Adding the FL thickness as a direct measure of the periventricular parenchymal status to the current routine assessment of ventricular size might be more informative and could better predict outcome. Plotting a FL-CVT curve on our nomogram in infants who developed PHHC, we demonstrated two phases: first, a concomitant increase of VI and a decrease of FL-CVT, reflecting the extra pressure on the FL by the enlarging ventricles. Second, a nadir turning point, occurring after various drainage procedures, and including a decrease in VI and increase in the FL thickness. Though the FL-CVT was mostly a mirror image of the VI, the different response to the drainage procedures demonstrates the added value of FL-CVT monitoring. We speculate that the use of the FL-CVT nomogram in infants with PHHC may be helpful in determining the optimal timing for intervention so that additional weeks of excess pressure on the FLs may be avoided.

During the study period, our policy regarding the timing of intervention was based on the increase in HC, anterior fontanelle tension, and VI. When intervention was indicated, LP was the first step, followed by a reservoir insertion (an insertion of reservoir) in cases of a “dry” tap suggesting a non-communicating hydrocephalus, or the need for frequent LPs. Prior to conducting this study, we assumed that the first sign of the mounting ventricular pressure would be an excessive increase in HC. Surprisingly in the two examples shown, despite marked changes in the VI and FL-CVT, the HC increased on the same percentile (example A) or even decreased (example B). Owing to the retrospective nature of this study and the lack of meticulous documentation of daily HC measurements, we mention this observation solely as a demonstration of the potential utility of the offered tool.

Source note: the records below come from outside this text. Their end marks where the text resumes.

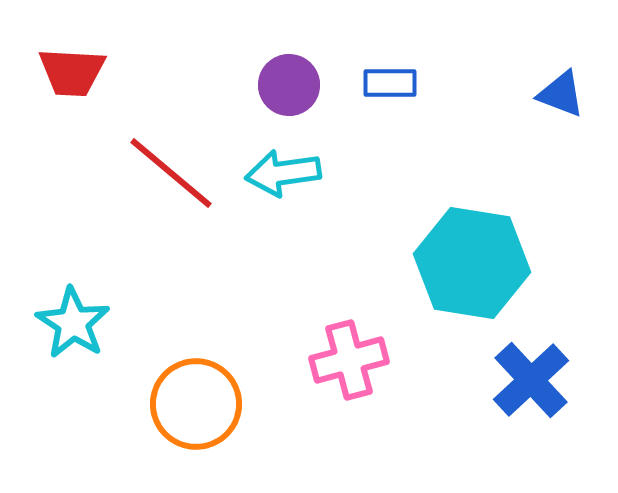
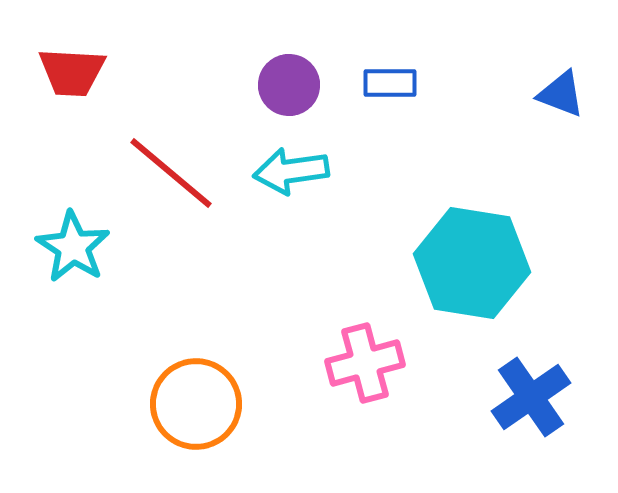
cyan arrow: moved 8 px right, 2 px up
cyan star: moved 76 px up
pink cross: moved 16 px right, 3 px down
blue cross: moved 17 px down; rotated 8 degrees clockwise
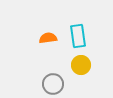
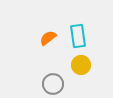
orange semicircle: rotated 30 degrees counterclockwise
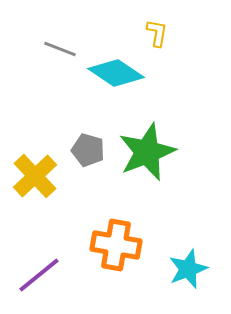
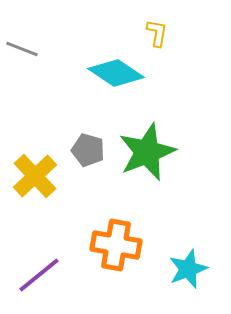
gray line: moved 38 px left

Summary of sonographic findings of nine infants with PHHC showed acquired FL growth impairment starting around 28 weeks’ corrected age. In the presence of PHHC, the FL growth decelerates, and this deserves a new clinical entity: “acquired FL growth impairment” caused by enlarged ventricles. Instead of continued growth, the FL is compressed and therefore impaired growth is noted, without adequate timely response from caregivers. We also show that cerebrospinal fluid drainage (any method) will reduce pressure on the FL and allows its regrowth.

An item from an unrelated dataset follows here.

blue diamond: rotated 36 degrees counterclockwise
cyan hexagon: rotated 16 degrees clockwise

To this end, the innovative thinking of this study is our ability to assess the magnitude and duration of over-pressure on the FL by the adjacent enlarging ventricle, as demonstrated by the AUC in Fig. 4. It is well known that the FL is the largest in humans and includes the cognitive abilities and other high functions. Hence, FL assessment might become of utmost importance for setting the optimal timing for drainage and the extent of future neurodevelopmental adverse outcome.

The study limitations are: (1) retrospective design and (2) there is yet no available evidence presented that management of PHHC on the basis of FL-CVT gives better short- or long-term outcome than using conventional ventricular measurements.

Conclusion

Our study provides a nomogram for the FL-CVT measurements in newborn infants and demonstrates the growth profile of the thickness of the FL. Using our nomogram in infants with PHHC, we suggest a new clinical entity—“acquired FL growth impairment.” Naming the problem might increase awareness regarding early monitoring of the FL thickness and timely intervention. This way, the FL could have more chances for renewed growth and potentially avoidance of future neurodevelopmental impairment.

Future studies are needed to examine the impact of FL-CVT monitoring on the timing of drainage procedures and on the neurodevelopmental outcome of infants with PHHC.